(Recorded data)
►

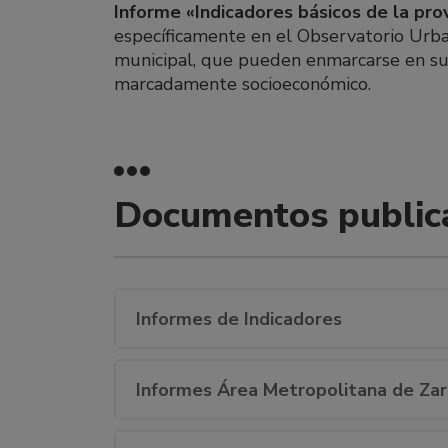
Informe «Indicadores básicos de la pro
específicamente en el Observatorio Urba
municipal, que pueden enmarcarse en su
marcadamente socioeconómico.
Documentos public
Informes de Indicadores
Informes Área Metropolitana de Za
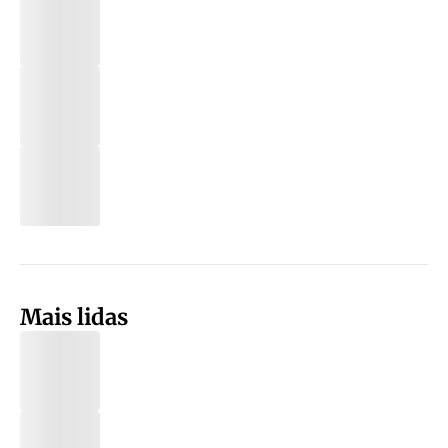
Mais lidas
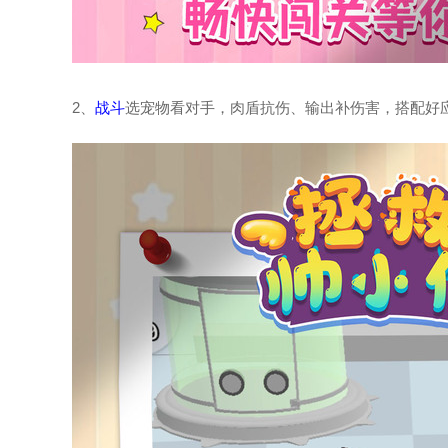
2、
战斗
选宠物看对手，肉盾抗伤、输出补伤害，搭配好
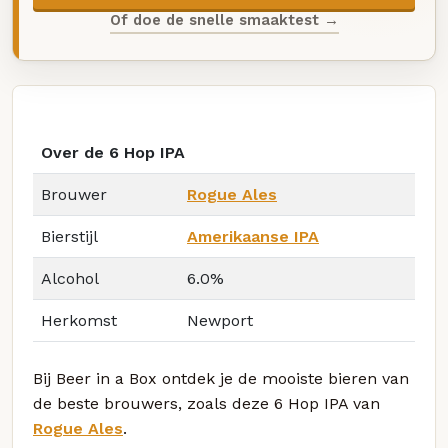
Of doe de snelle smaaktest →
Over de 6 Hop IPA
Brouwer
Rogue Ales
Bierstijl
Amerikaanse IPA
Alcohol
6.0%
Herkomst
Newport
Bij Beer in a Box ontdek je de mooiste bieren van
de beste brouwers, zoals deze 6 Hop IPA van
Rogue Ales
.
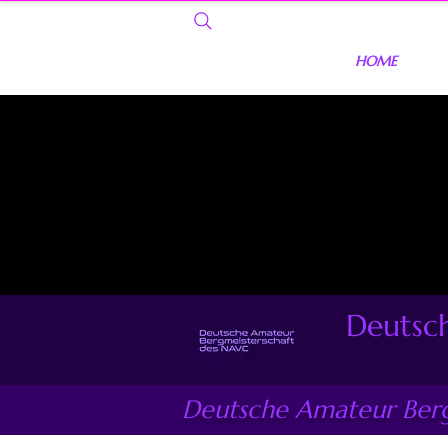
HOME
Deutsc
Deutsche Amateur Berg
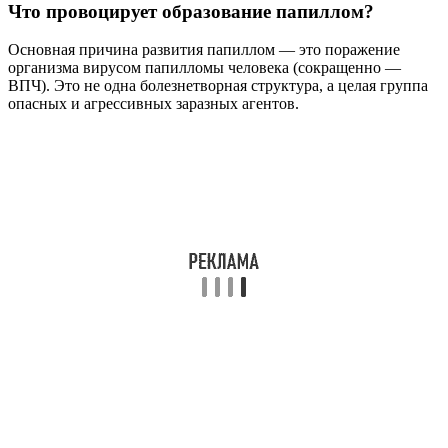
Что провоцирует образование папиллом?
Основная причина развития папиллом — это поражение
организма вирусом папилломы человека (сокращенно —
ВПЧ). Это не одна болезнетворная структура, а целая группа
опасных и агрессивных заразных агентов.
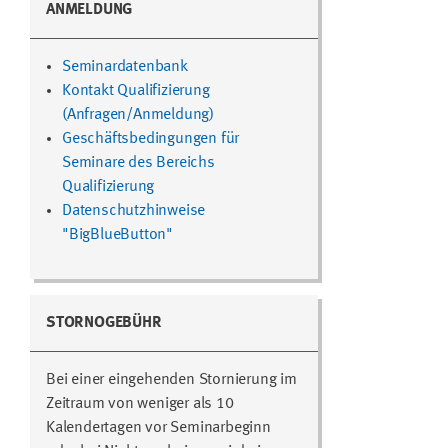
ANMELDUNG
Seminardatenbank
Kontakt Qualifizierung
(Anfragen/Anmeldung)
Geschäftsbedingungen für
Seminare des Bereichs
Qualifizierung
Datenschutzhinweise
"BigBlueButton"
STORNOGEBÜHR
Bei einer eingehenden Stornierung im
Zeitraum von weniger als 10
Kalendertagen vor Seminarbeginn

◄
►

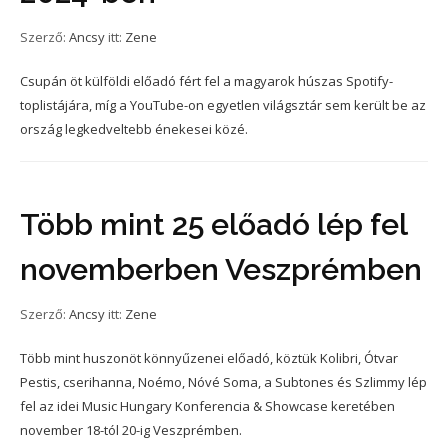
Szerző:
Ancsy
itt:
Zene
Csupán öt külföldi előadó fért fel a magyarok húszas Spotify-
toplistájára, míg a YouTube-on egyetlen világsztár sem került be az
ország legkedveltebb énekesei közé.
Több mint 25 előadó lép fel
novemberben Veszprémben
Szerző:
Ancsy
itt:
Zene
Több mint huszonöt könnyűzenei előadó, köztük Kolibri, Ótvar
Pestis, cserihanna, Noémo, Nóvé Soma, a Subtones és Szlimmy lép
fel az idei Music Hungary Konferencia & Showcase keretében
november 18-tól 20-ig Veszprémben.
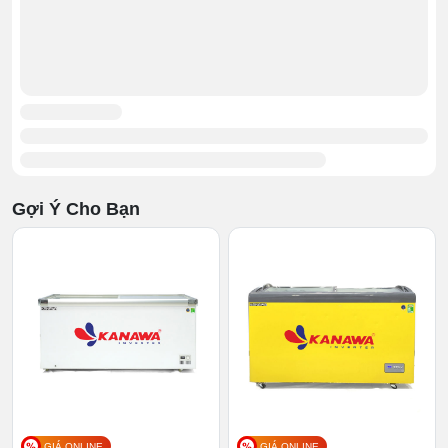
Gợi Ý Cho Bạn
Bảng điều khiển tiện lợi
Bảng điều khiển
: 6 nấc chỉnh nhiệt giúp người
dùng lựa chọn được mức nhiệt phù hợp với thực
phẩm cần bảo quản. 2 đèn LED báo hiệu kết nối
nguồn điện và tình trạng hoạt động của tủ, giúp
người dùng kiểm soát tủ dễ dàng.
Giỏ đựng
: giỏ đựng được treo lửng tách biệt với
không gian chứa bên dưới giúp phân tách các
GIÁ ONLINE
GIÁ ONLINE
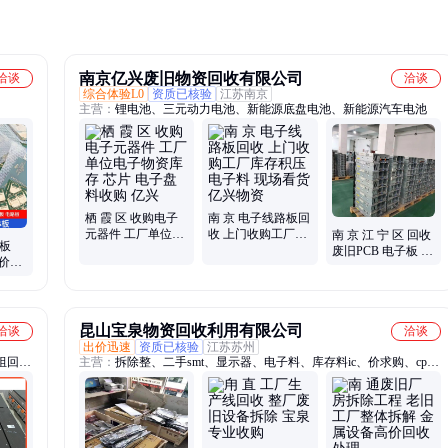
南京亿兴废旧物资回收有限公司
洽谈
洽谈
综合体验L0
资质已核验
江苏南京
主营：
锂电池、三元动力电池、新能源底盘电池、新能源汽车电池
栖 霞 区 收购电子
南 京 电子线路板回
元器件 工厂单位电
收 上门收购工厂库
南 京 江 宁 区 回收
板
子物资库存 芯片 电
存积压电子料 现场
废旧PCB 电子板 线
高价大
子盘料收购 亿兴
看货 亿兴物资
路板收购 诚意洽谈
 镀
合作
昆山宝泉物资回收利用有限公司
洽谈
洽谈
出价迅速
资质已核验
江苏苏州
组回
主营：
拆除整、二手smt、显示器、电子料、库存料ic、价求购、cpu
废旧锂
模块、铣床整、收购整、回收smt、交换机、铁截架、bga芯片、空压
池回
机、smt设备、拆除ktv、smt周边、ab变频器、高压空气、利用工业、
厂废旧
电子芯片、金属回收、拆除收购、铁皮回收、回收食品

◄

### [What is expected]
The stretch above running from the line with "november 18-tól 20-ig Veszprémben." through the line with "tách biệt với" is all you should copy, exactly, leaving out the pictures.

### [Response to the exercise]
november 18-tól 20-ig Veszprémben.
Gợi Ý Cho Bạn
Bảng điều khiển tiện lợi
Bảng điều khiển
: 6 nấc chỉnh nhiệt giúp người
dùng lựa chọn được mức nhiệt phù hợp với thực
phẩm cần bảo quản. 2 đèn LED báo hiệu kết nối
nguồn điện và tình trạng hoạt động của tủ, giúp
người dùng kiểm soát tủ dễ dàng.
Giỏ đựng
: giỏ đựng được treo lửng tách biệt với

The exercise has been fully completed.